At the time, Kennedy said:


I made immediate and repeated efforts to save Mary Jo by diving into strong and murky current, but succeeded only in increasing my state of utter exhaustion and alarm. My conduct and conversations during the next several hours, to the extent that I can remember them, make no sense to me at all.

...Instead of looking directly for a telephone after lying exhausted in the grass for an undetermined time, I walked back to the cottage where the party was being held and requested the help of two friends, my cousin, Joseph Gargan and Phil Markham, and directed them to return immediately to the scene with me -- this was sometime after midnight -- in order to undertake a new effort to dive down and locate Miss Kopechne. Their strenuous efforts, undertaken at some risk to their own lives also proved futile.
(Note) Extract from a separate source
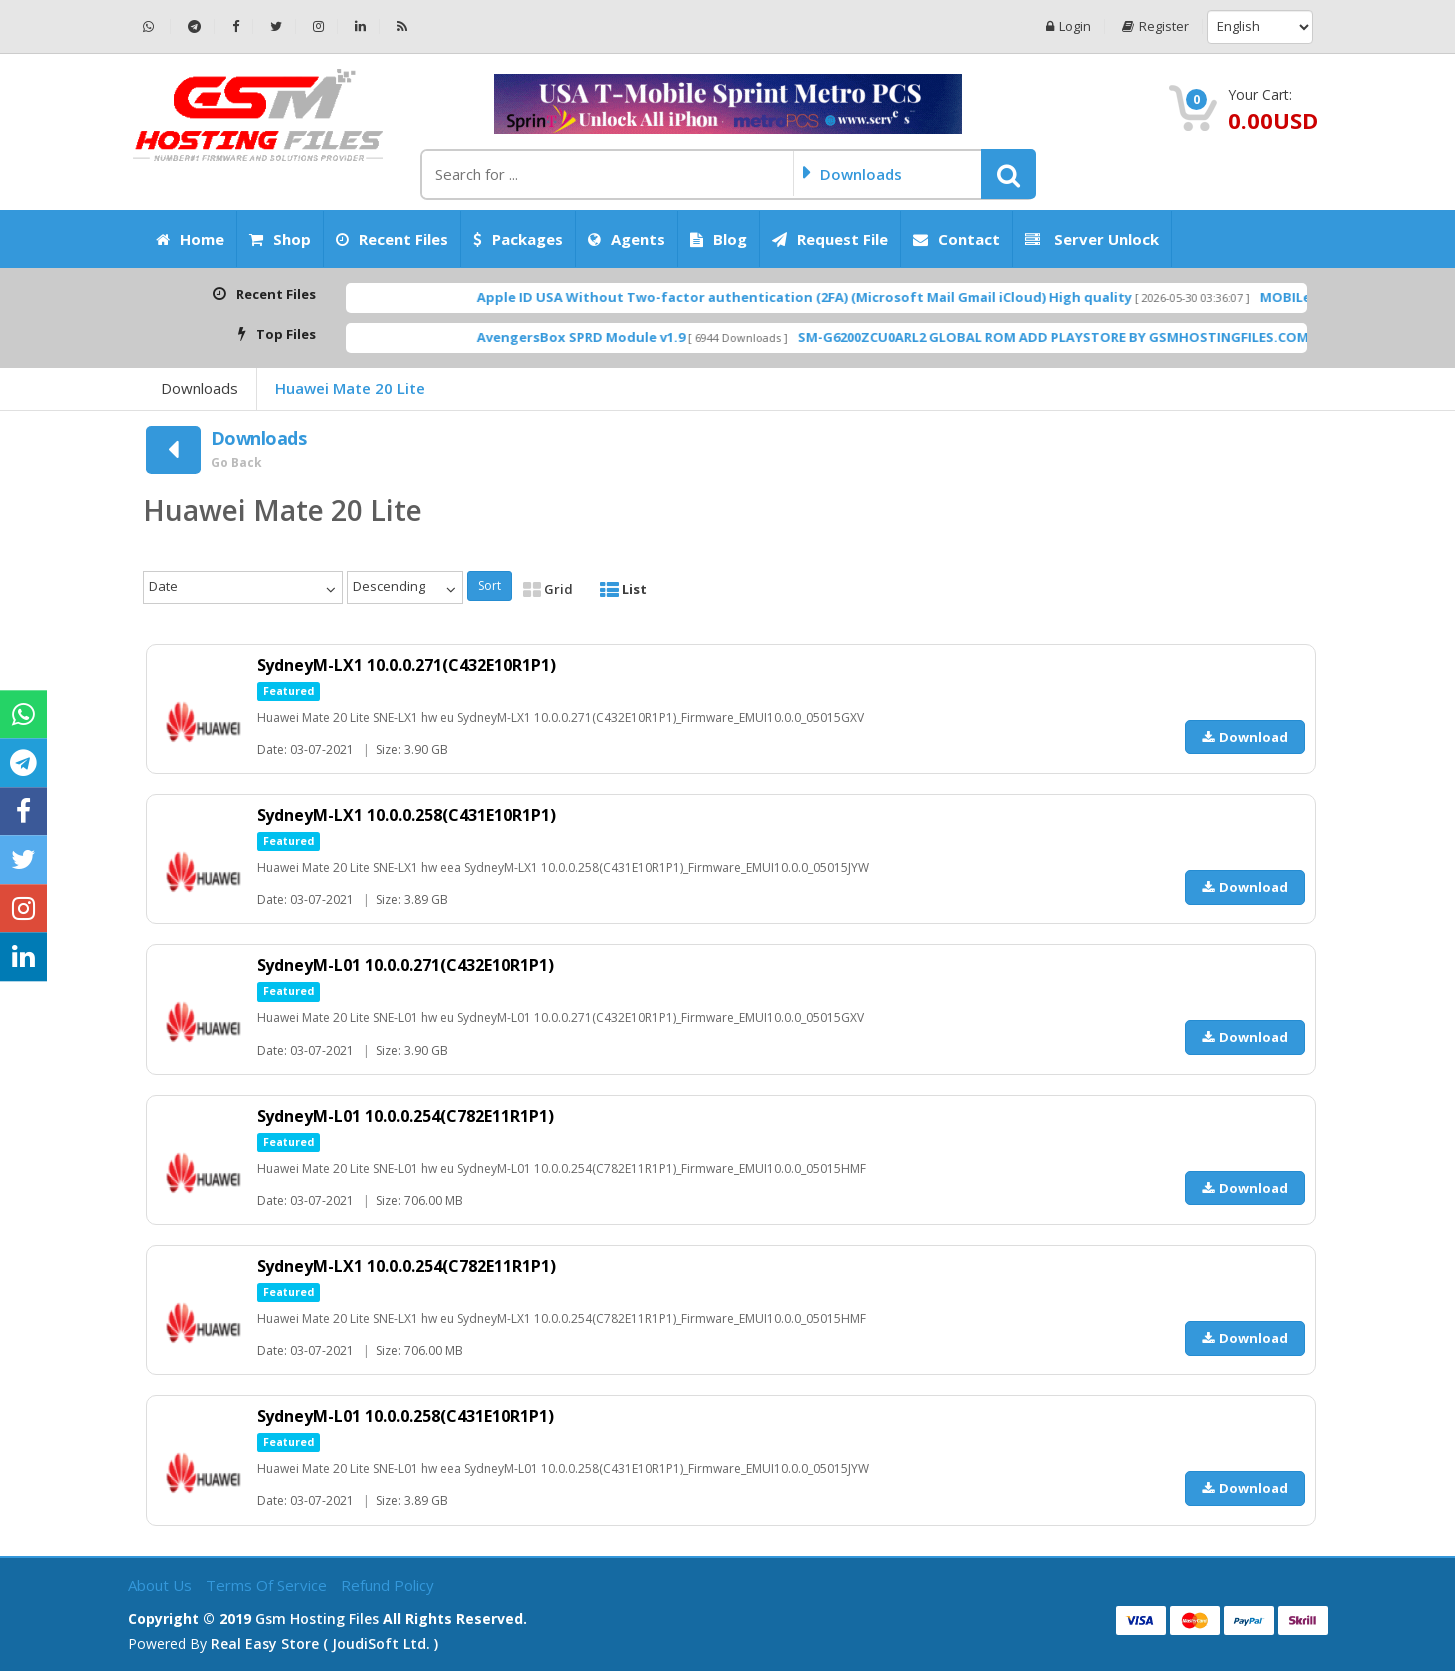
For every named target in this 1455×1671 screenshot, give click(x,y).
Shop (280, 239)
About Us (162, 1585)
All kinds of scrambled thoughts -- all of them confused, some of them irrational, many of them which I cannot recall, and some of which I would not have seriously entertained under normal circumstances -- went through my mind during this period. They were reflected in the various inexplicable, inconsistent, and inconclusive things I said and did, including such questions as whether the girl might still be alive somewhere out of that immediate area, whether some awful curse did actually hang over all the Kennedys, whether there was some justifiable reason for me to doubt what has happened and to delay my report, whether somehow the awful weight of this incredible incident might, in some way, pass from my shoulders. I was overcome, I'm frank to say, by a jumble of emotions, grief, fear, doubt, exhaustion, panic, confusion and shock.
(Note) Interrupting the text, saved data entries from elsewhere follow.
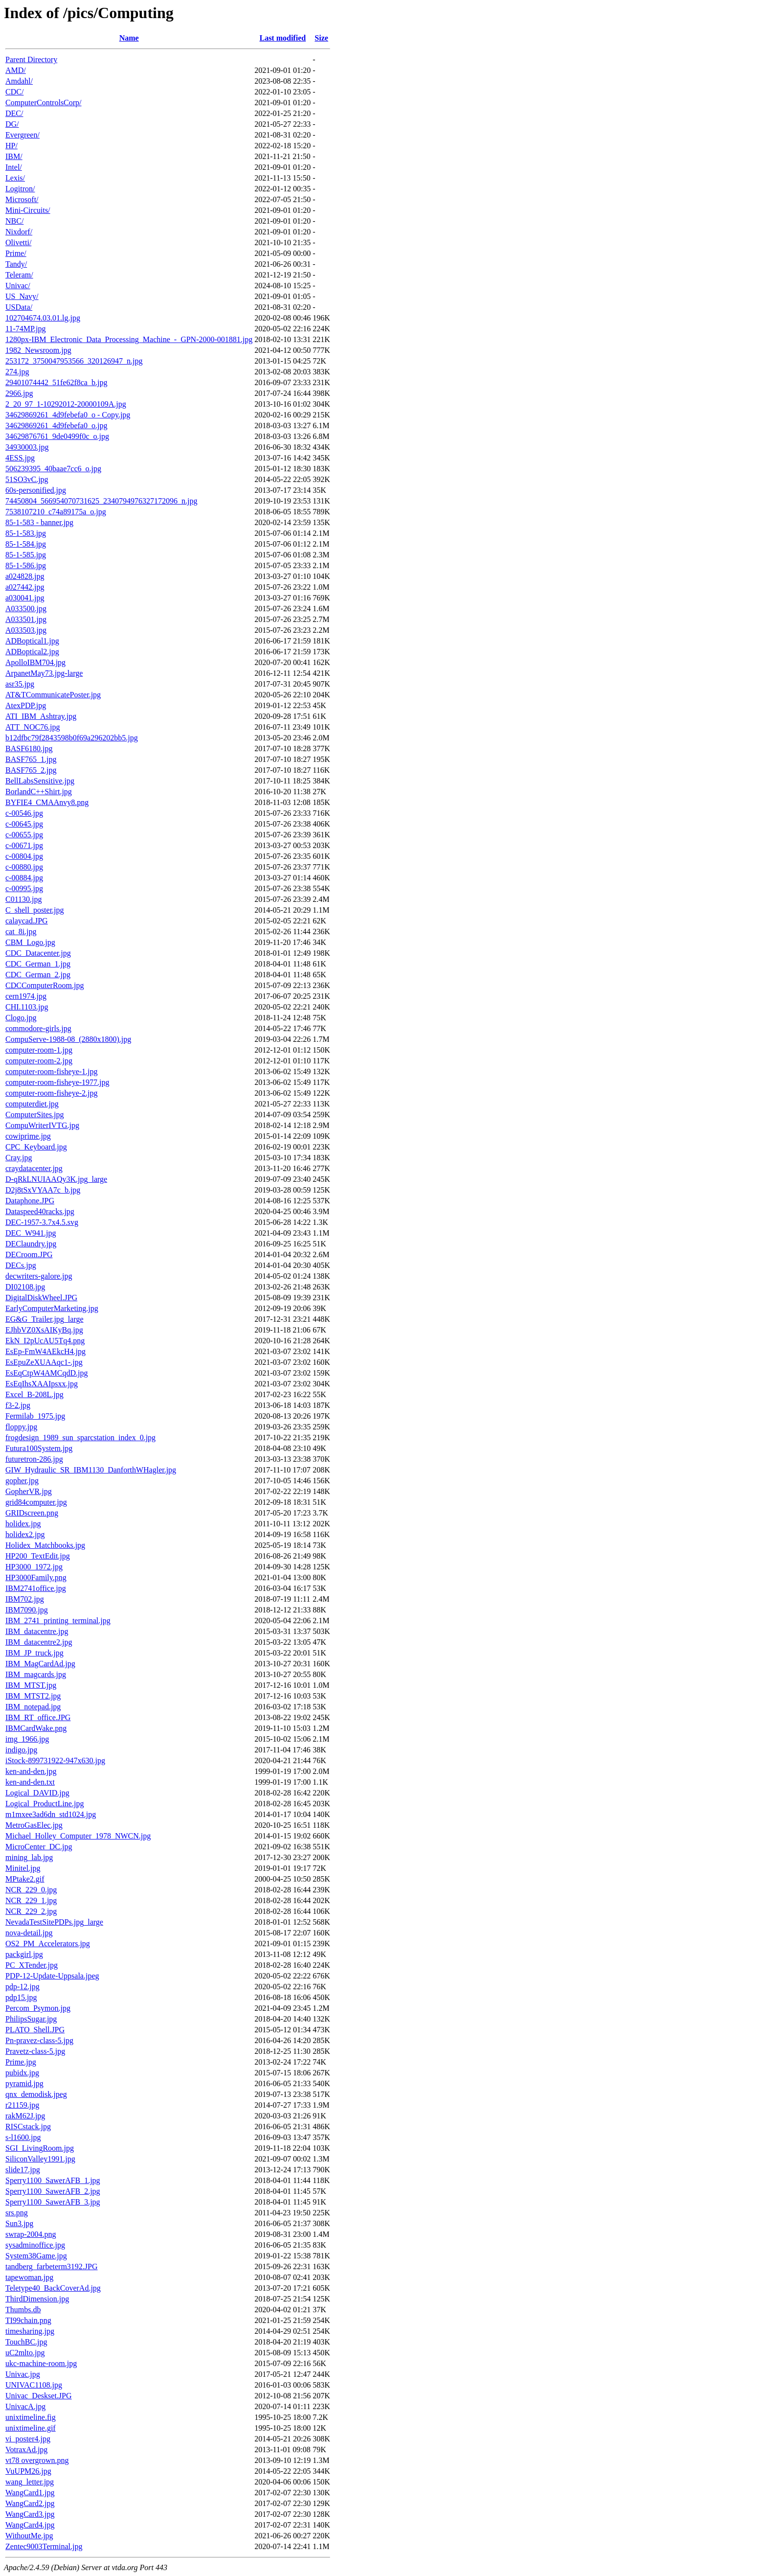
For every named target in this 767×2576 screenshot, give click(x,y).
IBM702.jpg (24, 1599)
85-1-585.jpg (25, 555)
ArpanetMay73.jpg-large (44, 673)
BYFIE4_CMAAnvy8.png (47, 802)
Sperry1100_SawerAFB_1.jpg (52, 2180)
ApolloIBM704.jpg (35, 662)
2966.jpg (19, 393)
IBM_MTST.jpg (30, 1685)
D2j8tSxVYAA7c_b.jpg (42, 1190)
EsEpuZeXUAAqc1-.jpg (44, 1362)
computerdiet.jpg (32, 1104)
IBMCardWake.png (36, 1728)
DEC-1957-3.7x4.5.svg (41, 1222)
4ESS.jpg (20, 458)
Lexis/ (15, 178)
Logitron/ (20, 188)
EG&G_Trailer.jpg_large (44, 1319)
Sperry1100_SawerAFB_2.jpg (52, 2191)
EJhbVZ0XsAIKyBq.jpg (44, 1330)
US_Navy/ (22, 296)
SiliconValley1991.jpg (40, 2159)
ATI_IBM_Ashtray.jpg (40, 716)
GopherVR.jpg (28, 1491)
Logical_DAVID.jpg (37, 1793)
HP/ (11, 145)
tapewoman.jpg (29, 2277)
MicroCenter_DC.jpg (38, 1846)
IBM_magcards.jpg (35, 1674)
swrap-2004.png (30, 2234)
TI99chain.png (28, 2320)
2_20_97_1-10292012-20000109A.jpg (65, 404)
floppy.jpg (21, 1427)
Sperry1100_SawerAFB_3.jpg (52, 2202)
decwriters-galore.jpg (38, 1276)
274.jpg (17, 372)
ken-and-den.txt (30, 1782)
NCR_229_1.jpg (31, 1900)
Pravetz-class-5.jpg (35, 2051)
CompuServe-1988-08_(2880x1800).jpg (68, 1039)
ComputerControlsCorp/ (43, 102)
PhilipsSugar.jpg (31, 2019)
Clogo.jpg (21, 1017)
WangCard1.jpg (29, 2492)
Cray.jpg (18, 1157)
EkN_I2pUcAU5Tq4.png (45, 1340)
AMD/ (15, 70)
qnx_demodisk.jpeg (36, 2094)
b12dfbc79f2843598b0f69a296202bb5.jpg (71, 738)
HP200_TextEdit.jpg (37, 1556)
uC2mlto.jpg (25, 2352)
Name (129, 38)
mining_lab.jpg (29, 1857)
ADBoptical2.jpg (32, 651)
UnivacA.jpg (25, 2406)
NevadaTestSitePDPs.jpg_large (54, 1922)
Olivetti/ (18, 242)
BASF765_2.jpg (30, 770)
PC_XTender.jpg (31, 1965)
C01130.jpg (23, 899)
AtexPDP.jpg (25, 705)
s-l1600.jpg (23, 2137)
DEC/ (14, 113)
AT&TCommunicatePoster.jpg (53, 694)
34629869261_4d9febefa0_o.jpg (56, 425)
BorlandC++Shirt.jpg (38, 791)
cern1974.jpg (25, 996)
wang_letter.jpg (29, 2482)
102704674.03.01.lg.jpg (42, 318)
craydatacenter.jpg (34, 1168)
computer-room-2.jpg (38, 1061)
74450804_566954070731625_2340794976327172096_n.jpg (101, 501)
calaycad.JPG (26, 921)
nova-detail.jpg (28, 1933)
Instructing Gargan and Markham not to alarm Mary Jo's friends that night, I had them take me to the ferry crossing. The ferry having shut down for the night, I suddenly jumped into the water and impulsively swam across, nearly drowning once again in the effort, and returned to my hotel about 2 A.M. and collapsed in my room.

I remember going out at one point and saying something to the room clerk.
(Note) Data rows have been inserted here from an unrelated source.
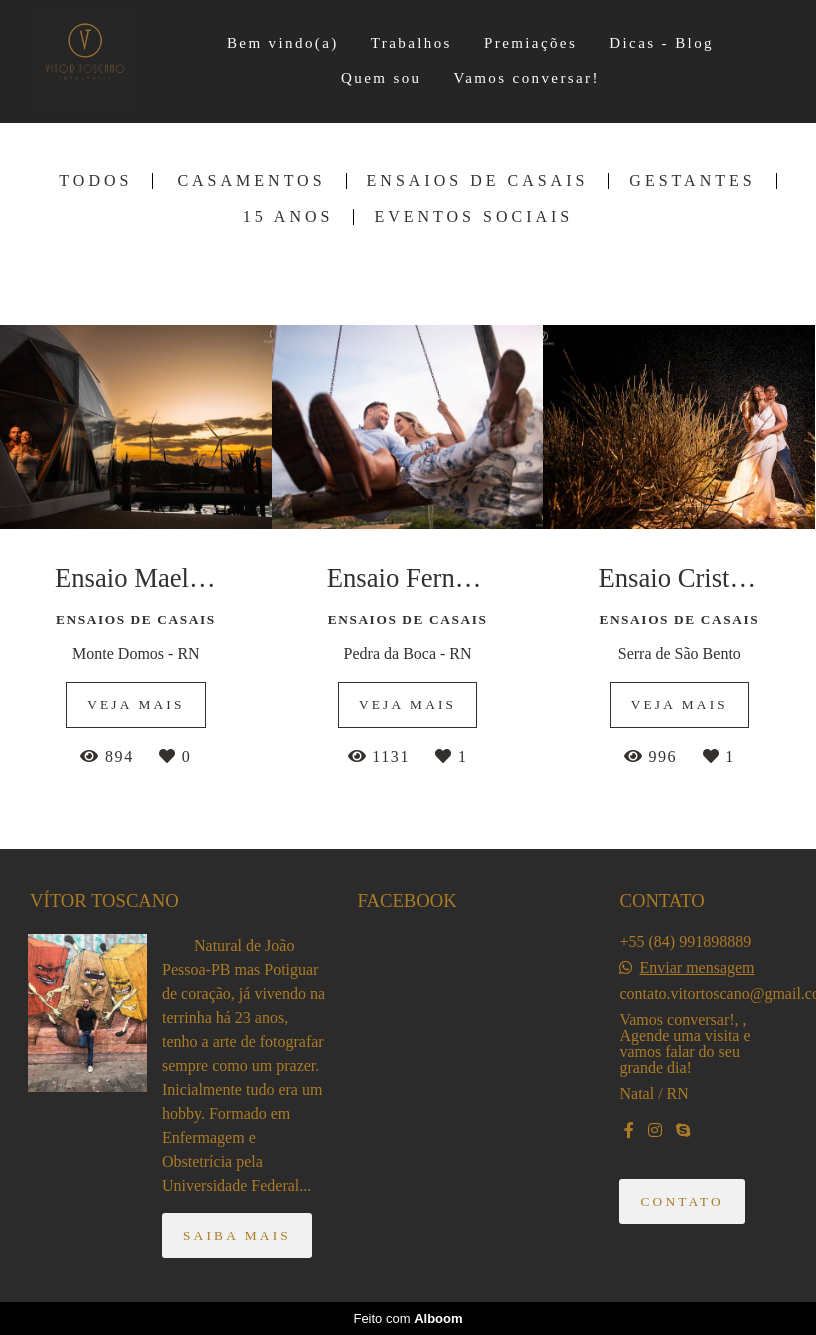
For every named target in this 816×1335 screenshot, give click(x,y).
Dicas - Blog (661, 43)
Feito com (407, 1318)
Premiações (530, 43)
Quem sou (381, 78)
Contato (681, 1201)
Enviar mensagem (696, 968)
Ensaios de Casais (478, 181)
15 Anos (288, 217)
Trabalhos (411, 43)
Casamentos (251, 181)
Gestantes (692, 181)
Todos (95, 181)
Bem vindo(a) (283, 43)
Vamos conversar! (527, 78)
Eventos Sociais (473, 217)
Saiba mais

In the morning, with my mind somewhat more lucid, I made an effort to call a family legal advisor, Burke Marshall, from a public telephone on the Chappaquiddick side of the ferry and belatedly reported the accident to the Martha's Vineyard police.

What a load!

It's amazing to me that the people of Massachusetts bought any of that. Absolutely amazing.

If anything, the autobiography will give Kennedy an opportunity to rewrite his history, to put his spin on things from an old man's perspective, to give an authoritative final telling of the events of his life.

You can bet Kennedy won't be giving his story the Kitty Kelley treatment.

I guess one person's candor is another person's fiction.

Jamie Raab, publisher of Grand Central Publishing, declined to comment specifically on the size of the advance. But, Ms. Raab said: “One always feels a bit nervous when you spend a great deal of money. But I don’t feel as nervous as I would with other books at these figures because it touches on so many audiences, and I think we can get them all.”

Let's see...

Kennedy's story will appeal to ALL audiences.

There are the rich and pampered.

There are the dreamers of being rich and pampered.

There are the libs.

There are the Kennedy-philes.

There are the alcoholics.

There are the womanizers.

There are the liars.

There are the blowhards.

There are the pro-death proponents of abortion and other forms of murder.

There are the welfare state beneficiaries.

There are the socialists.

And there are the chronically irresponsible.

While the potential audiences for Kennedy's book are too numerous to mention, Raab is wrong when she predicts it's possible to "can get them all."

There are people in the country who wouldn't waste their time or money on Kennedy's version of the truth.

I think it's legitimate for him to write his memoirs, but I can't ignore how unseemly it is to exploit the death of Mary Jo Kopechne to grab $8 million up front for selling his story.

...Stephanie Cutter, an adviser to Mr. Kennedy, said the senator would donate a “significant proportion of the proceeds” to charity.

Define "significant."

2 comments:

The Badgerland Conservative said...

Mary Jo Kopechne was unavailable for comment.

Mary said...

Had she lived, she probably would have had an $8 million story to tell.